This illustrates the main issue that players are never getting paid properly during their prime years. Now, most of these players will make up for it in their later years, but at that point teams are playing for the player’s worse years.

The kids are in a position that they can not get out of, at least until the next lockout. They are basically forced to be underpaid because their GM would rather give that extra money to an old veteran who is significantly worse. They have very few options and even those are not very promising.

Wait for an offer sheet? With the way the old boys’ club works in hockey management, that is not happening unless a team wants to anger another team.

Wait it out and get paid? This summer showed that that does not work.
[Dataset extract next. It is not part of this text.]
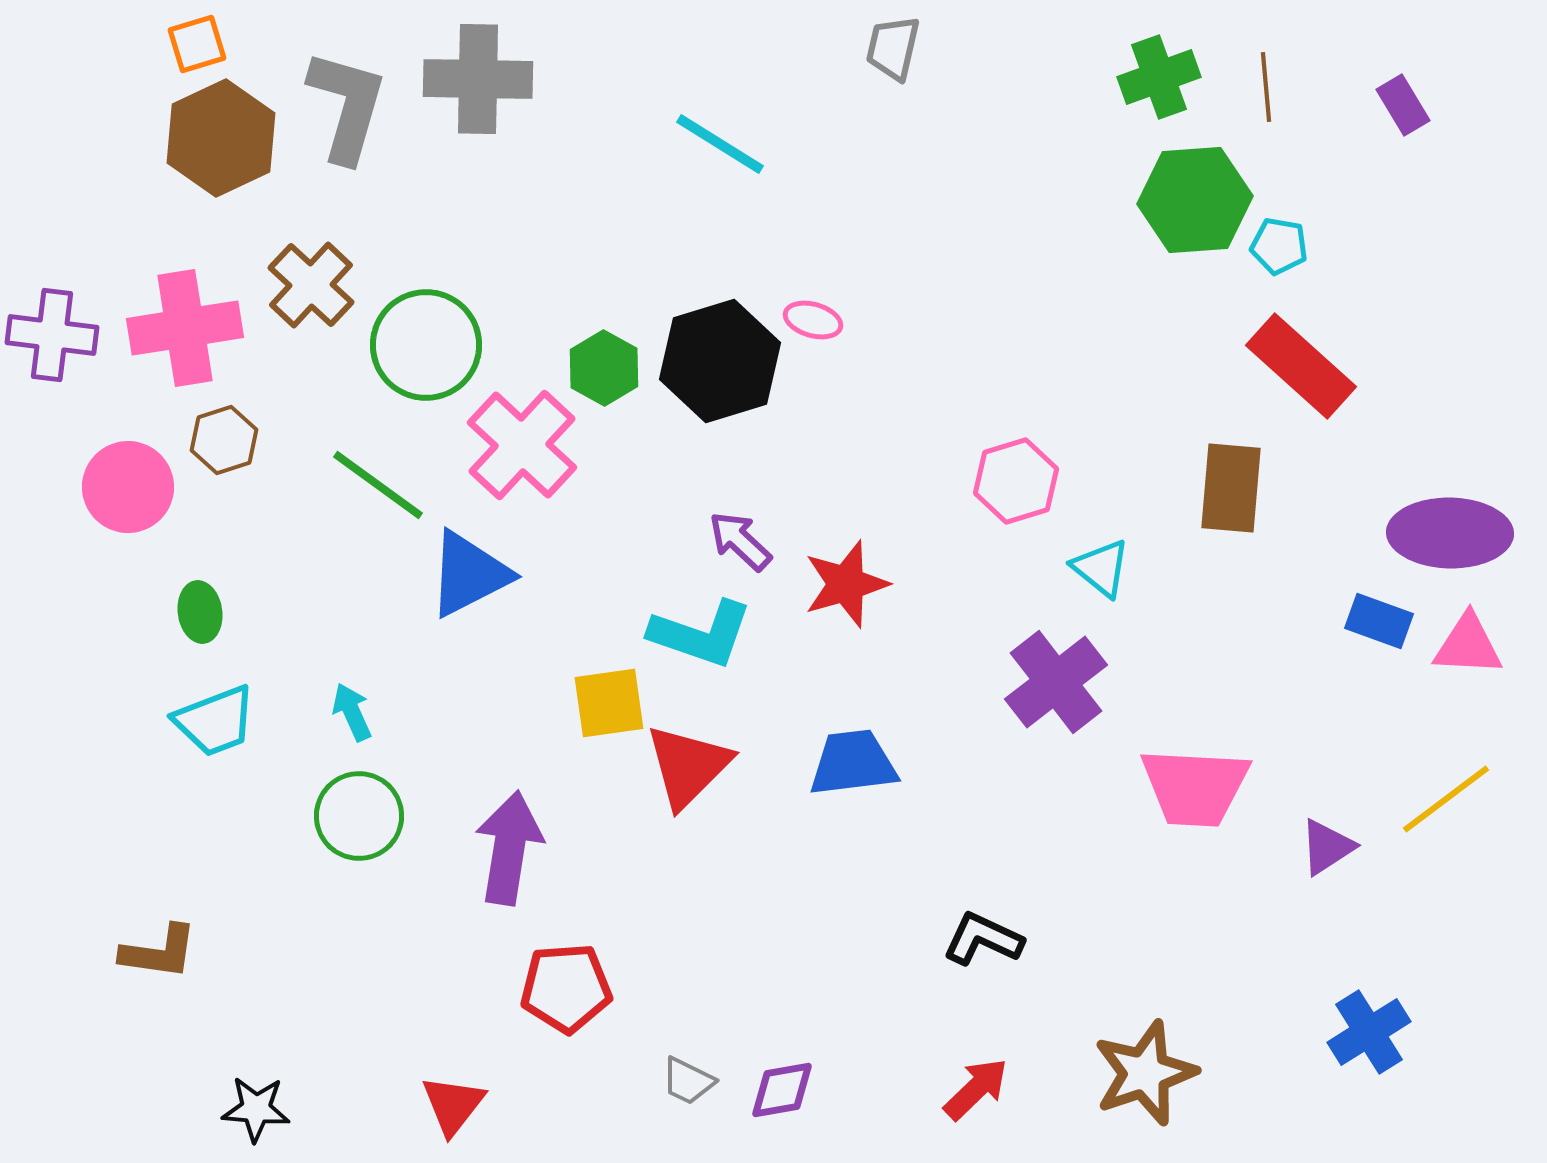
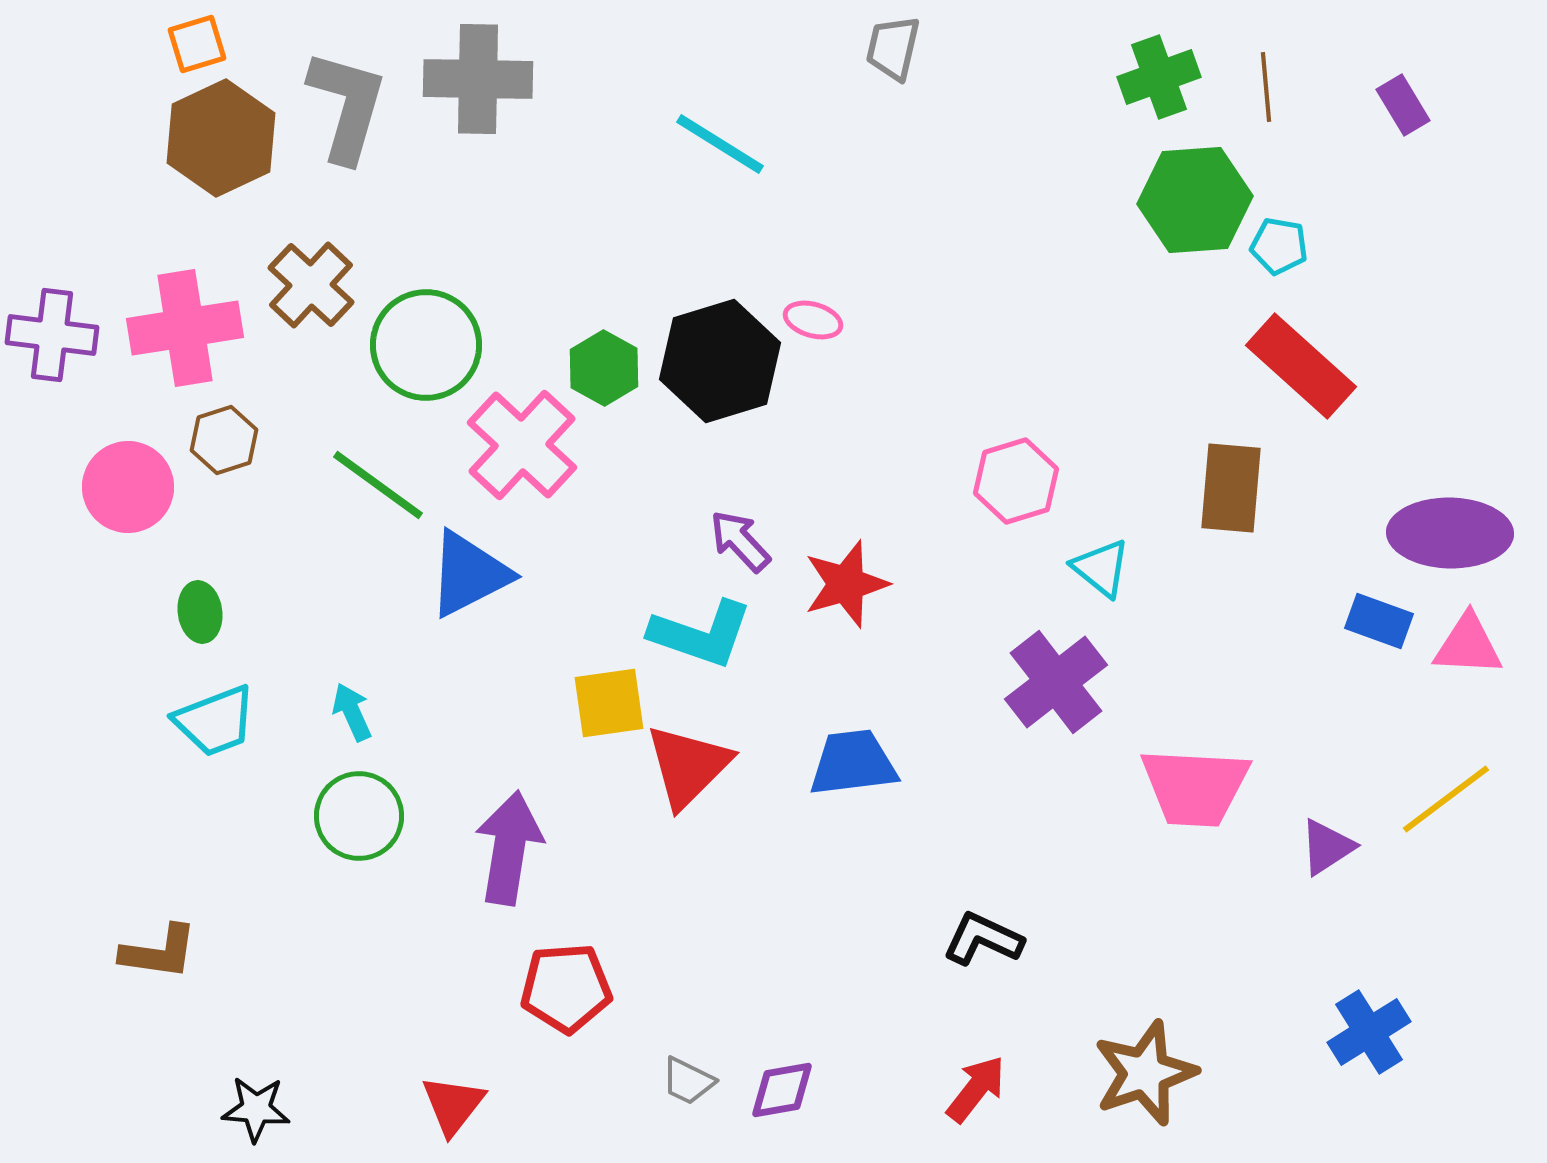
purple arrow at (740, 541): rotated 4 degrees clockwise
red arrow at (976, 1089): rotated 8 degrees counterclockwise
Go to arbitration and get a lawyer to tell your management that they are stupid for not paying you? You can ask P.K. Subban how that worked out for him.

The funniest part is that this is the worst way that teams could manage their contracts. In a cap league the ideal method of being a good team is paying players what they are worth when they are worth it, but when they are underpaying and underappreciating their best young players, all they are doing is putting themselves in a worse situation down the road.

In the end young players have always been overlooked and it looks like it will stay like that for the years to come, or at least until all 31 teams can clean out the old boys’ club, which is easier said than done. Some of the more analytical and bright minds in the league are taking advantage of this, but for the time being young players will rule the league, but not it’s money.